Chapitre sept
La nuit était voilée et fraîche, annonçant l'automne qui chassait doucement l'été. C'est le sourire aux lèvres que Tagan s'enfonça à vive allure dans les ruelles sombres, la besace pleine de bijoux en tout genre et d'un bon paquet de pièces. Il prit nombre de détours avant de quitter la ville. Puis une fois loin des habitations il se rendit discrètement à l'opposé pour récupérer le reste de ses affaires cachées en haut d'un pin. Chose qu'il n'accomplissait que la nuit, pour ne pas voir le sol. Il aurait nié si quiconque lui avait soutenu qu'il avait le vertige, pourtant c'était vrai, le comble pour un voleur. Sauf que pour lui combattre tous les jours sa peur était une façon de se sentir plus fort.

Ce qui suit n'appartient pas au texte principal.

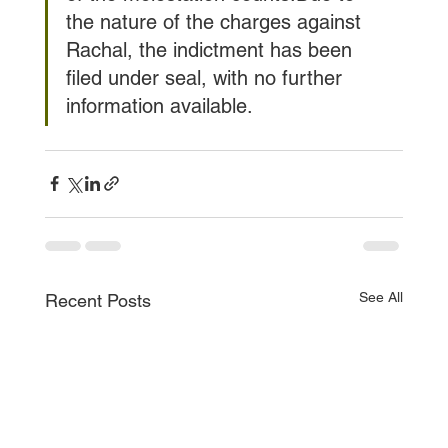
the nature of the charges against 
Rachal, the indictment has been 
filed under seal, with no further 
information available.
See All
Recent Posts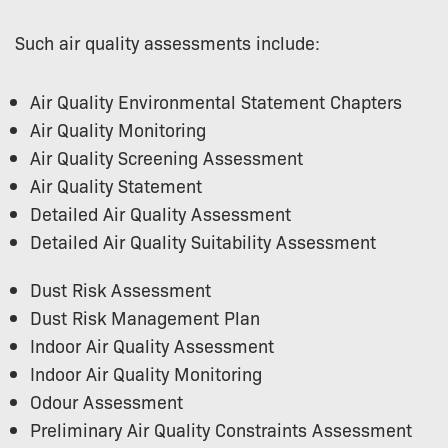
Such air quality assessments include:
Air Quality Environmental Statement Chapters
Air Quality Monitoring
Air Quality Screening Assessment
Air Quality Statement
Detailed Air Quality Assessment
Detailed Air Quality Suitability Assessment
Dust Risk Assessment
Dust Risk Management Plan
Indoor Air Quality Assessment
Indoor Air Quality Monitoring
Odour Assessment
Preliminary Air Quality Constraints Assessment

C'est complètement grisé par son dernier larcin et sa nouvelle victoire contre sa phobie qu'il prît la route, couler quelques jours tranquilles à dépenser sans compter dans un endroit où il serait un parfait anonyme.

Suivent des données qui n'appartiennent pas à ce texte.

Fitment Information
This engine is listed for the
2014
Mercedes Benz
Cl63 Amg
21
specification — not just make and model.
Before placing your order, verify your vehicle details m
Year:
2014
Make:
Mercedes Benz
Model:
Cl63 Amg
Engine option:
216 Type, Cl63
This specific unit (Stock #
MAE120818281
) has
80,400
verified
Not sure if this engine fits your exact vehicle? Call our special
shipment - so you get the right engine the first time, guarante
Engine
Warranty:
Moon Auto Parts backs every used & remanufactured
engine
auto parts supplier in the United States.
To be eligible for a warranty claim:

Le chemin fut long, et comme souvent il manqua de nourriture avant d'arriver. Quand voler devenait une habitude et que l'on avait grandi dans l'abondance, il restait difficile de prédire les besoins à venir. Et avoir assez d'aliments sur lui faisait partie des choses qu'il était incapable de prévoir. De toute façon il ne savait rien cuisiner. Dans ses bagages se trouvaient, quand il y pensait, quelques gâteaux de voyage et c'était tout. Sa vie au château ne lui manquait pas pour autant. Il était désolé pour ses parents tombés en disgrâce quelque part en train de succomber à la faim, s'ils n'étaient pas déjà morts. Mais il avait refusé de partager le destin qui allait avec le choix de son père.

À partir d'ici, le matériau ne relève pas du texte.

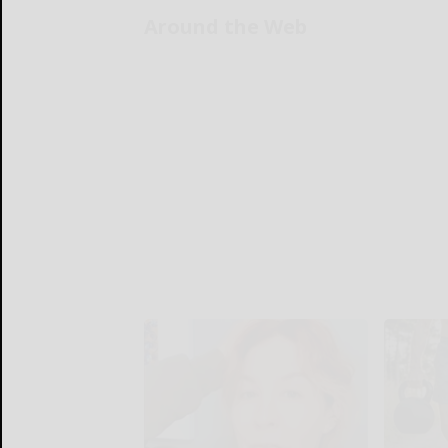
Around the Web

Un fou aveuglé par l'amour voilà tout ce qu'était le riche négociant qui avait élevé Tagan. Un homme doux, mais pas plus intelligent que les femmes qui se donnaient la mort après s'être offertes à la mauvaise personne.
Il gardait toujours un goût amer de cette histoire malgré les années. Car il avait tout découvert en même temps que la cour, le roi et Cadwil, qui était son ami et le prince du royaume.
Cadwil le seul à ne pas l'avoir jugé et à l'avoir toujours traité comme avant, alors que tout le monde l'avait méprisé, reniant son rang. Tagan n'avait pas pu rester là bas, même avec le soutien du prince. Apprendre à la mort de celle qu'il avait appelée « mère », qu'elle ne l'était pas, qu'il était le fils de l'amante de son père, une simple esclave, ça lui avait été insupportable. Et qu'en plus son père fasse l'affront de se marier avec l'esclave et de souiller ainsi la mémoire de sa défunte épouse, signant sa ruine et déshonorant leur famille, ça avait été trop dur pour le jeune noble arrogant qu'il était alors.
Avant ça, tout lui était possible et accessible. Les plus belles femmes, les meilleurs postes. Puis son père avait brisé ses rêves, tout jeté aux oubliettes, par égoïsme, par amour. Pour quelque chose d'insaisissable. Jamais il ne lui pardonnerait, même s'il était heureux maintenant.
Il adorait sa nouvelle vie, même en sachant qu'en continuant comme ça il ne vivrait plus très longtemps. Au moins c'était ses choix désormais qui déterminaient son avenir. Ça ne valait pas sa brillante carrière à peine entamée de bras droit du prince, mais c'était quand même quelque chose qui lui plaisait. Peu de personnes pouvaient se targuer de faire ce qu'elles aimaient, lui si, et il était assez intelligent pour s'en satisfaire.
***
Un sourire béat aux lèvres, il se laissait sécher sur la rive du petit cours d'eau, près de la bourgade où il coulait des jours heureux depuis plusieurs semaines. C'était certainement le dernier jour clément de l'année, une exception dans des jours automnaux déjà frais.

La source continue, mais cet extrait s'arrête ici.